I live in a left wing country and local museums will gladly make people pay a lot to get scans of drawings or photographs, 150 years old, of their ancestors. They have no right to gate keep peoples personal history.
Since my comment above is my most-downvoted ever, I'll expand.
Somehow the building, collection and staff must be paid for. The opposite of your "no right" position is that there's no requirement for them to keep your personal history; they could throw it out. (Neither situation is absolute: the museum probably does have a legal requirement to maintain its archives, and there's probably not a legal requirement for access to those archives to be completely free.)
I used to work for a museum, and for each collection they knew the cost to maintain it. Every item in collection X costs £1.50/year to "keep", for example. This varies a lot, a collection of rock samples might be cheap, a famous painting in a humidity-controlled room expensive.
If the government provides funding, that influences how much revenue the museum must collect -- it could be between £0 and £AlmostEverything. In Britain, general access (i.e. having a look) is often free in the government-funded museums, as is academic/research access, but they try and make some money on the gift shop and other access, like yours.
Since Britain elected right-wing governments, the funding was cut significantly, with instructions to the museums to fund themselves by charging for services that were previously free.
> I used to work for a museum, and for each collection they knew the cost to maintain it. Every item in collection X costs £1.50/year to "keep", for example. This varies a lot, a collection of rock samples might be cheap, a famous painting in a humidity-controlled room expensive.
Is this information available to the general public? Do museums ask for donations to help with the upkeep of their collections? With government funding being slashed to such an extent, I'm not sure what's stopping them from doing that.
They ask for donations from wealthy donors, the general public, and appropriate research institutions (government or private). They employ professional fundraisers and so on.
Wealthy donors like to have their name on the new/refurbished building or a single project ("digitize these portraits"), but donate a lot of money for that purpose.
Research institutions will fund things necessary for the project, but it's difficult to get funding to make general improvements or maintenance. That's not their purpose. "Digitize the 19th century British portraits" sounds like a project, "migrate that data we digitized to CDs in 2000 to a new database system" generally doesn't.

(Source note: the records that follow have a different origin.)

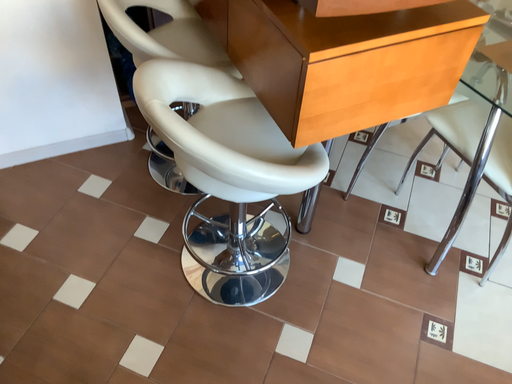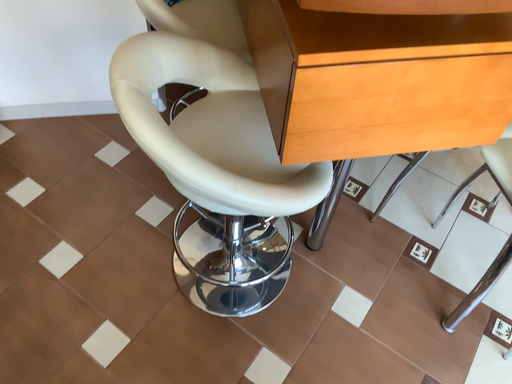 Question: Which way did the camera rotate in the video?

Choices:
 (A) rotated right
 (B) rotated left

Answer: (B) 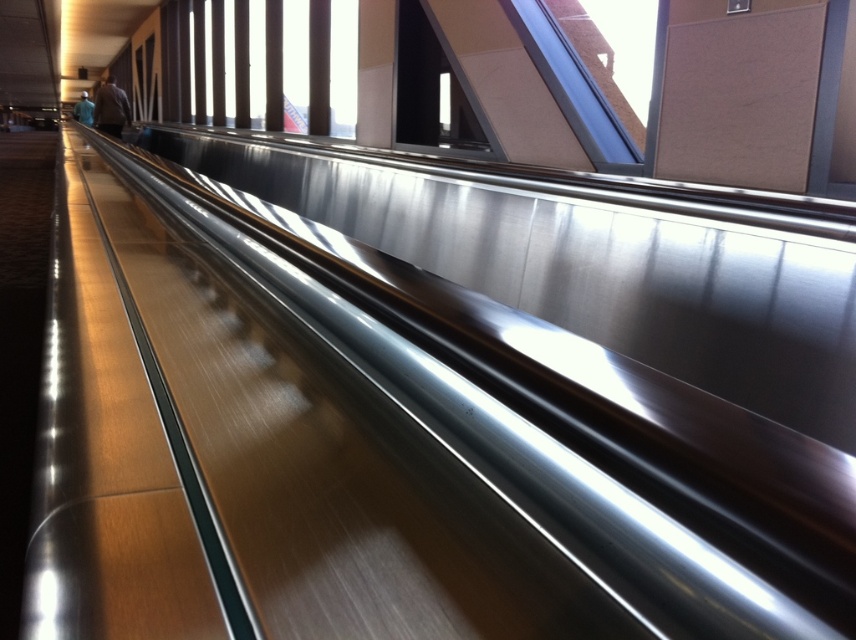 Question: Which point appears farthest from the camera in this image?

Choices:
 (A) (125, 99)
 (B) (78, 116)

Answer: (B)

Question: Does dark blue shirt at upper left have a larger size compared to light blue shirt at upper left?

Choices:
 (A) no
 (B) yes

Answer: (A)

Question: Is dark blue shirt at upper left closer to the viewer compared to light blue shirt at upper left?

Choices:
 (A) yes
 (B) no

Answer: (A)

Question: Which object is farther from the camera taking this photo?

Choices:
 (A) dark blue shirt at upper left
 (B) light blue shirt at upper left

Answer: (B)

Question: Is dark blue shirt at upper left behind light blue shirt at upper left?

Choices:
 (A) yes
 (B) no

Answer: (B)

Question: Which of the following is the farthest from the observer?

Choices:
 (A) dark blue shirt at upper left
 (B) light blue shirt at upper left

Answer: (B) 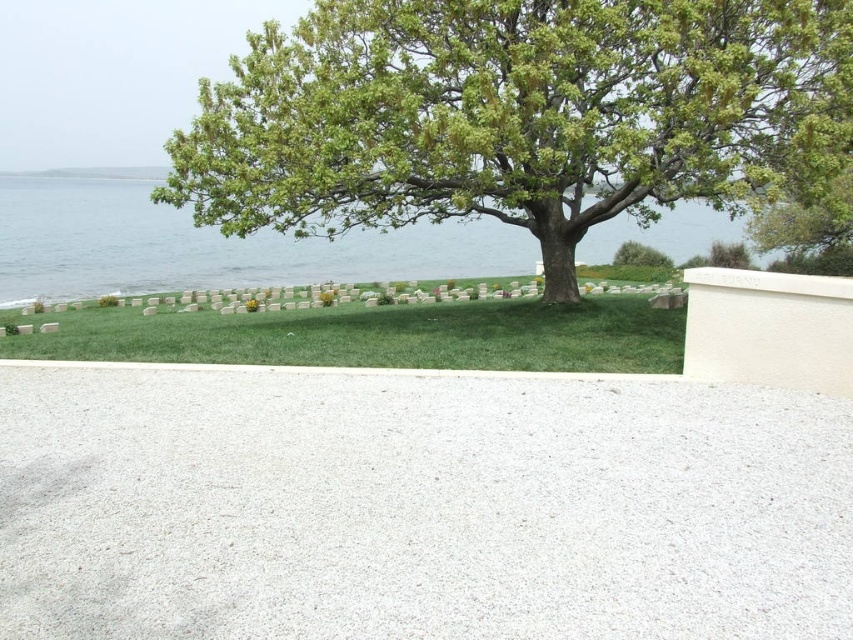 Question: Which of the following is the closest to the observer?

Choices:
 (A) green leafy tree at center
 (B) green grass at center
 (C) green water at upper center

Answer: (A)

Question: Is the position of green leafy tree at center less distant than that of green water at upper center?

Choices:
 (A) no
 (B) yes

Answer: (B)

Question: Which of the following is the closest to the observer?

Choices:
 (A) green water at upper center
 (B) green grass at center

Answer: (B)

Question: Does green leafy tree at center appear over green water at upper center?

Choices:
 (A) yes
 (B) no

Answer: (B)

Question: Which point appears closest to the camera in this image?

Choices:
 (A) (584, 145)
 (B) (380, 266)
 (C) (431, 314)

Answer: (A)

Question: Is green leafy tree at center thinner than green water at upper center?

Choices:
 (A) yes
 (B) no

Answer: (A)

The general public donate small amounts -- e.g. an extra £1 on their exhibition ticket, or £10 in the collection box when they leave, or an annual membership for paid-for exhibitions. This money can be spent fairly freely, so it's more likely to be spent on everything else -- maintaining buildings, rooms, curating collections, digitizing things that don't fall into a nice digitization project, and so on. In Britain, for the museums that have been free for a long time (including the British Museum), it can be difficult to increase these donations ("I already paid in taxes").
I can't see a by-collection breakdown in the annual financial report of the British Museum, or my former employer. Perhaps it would need an FOI request.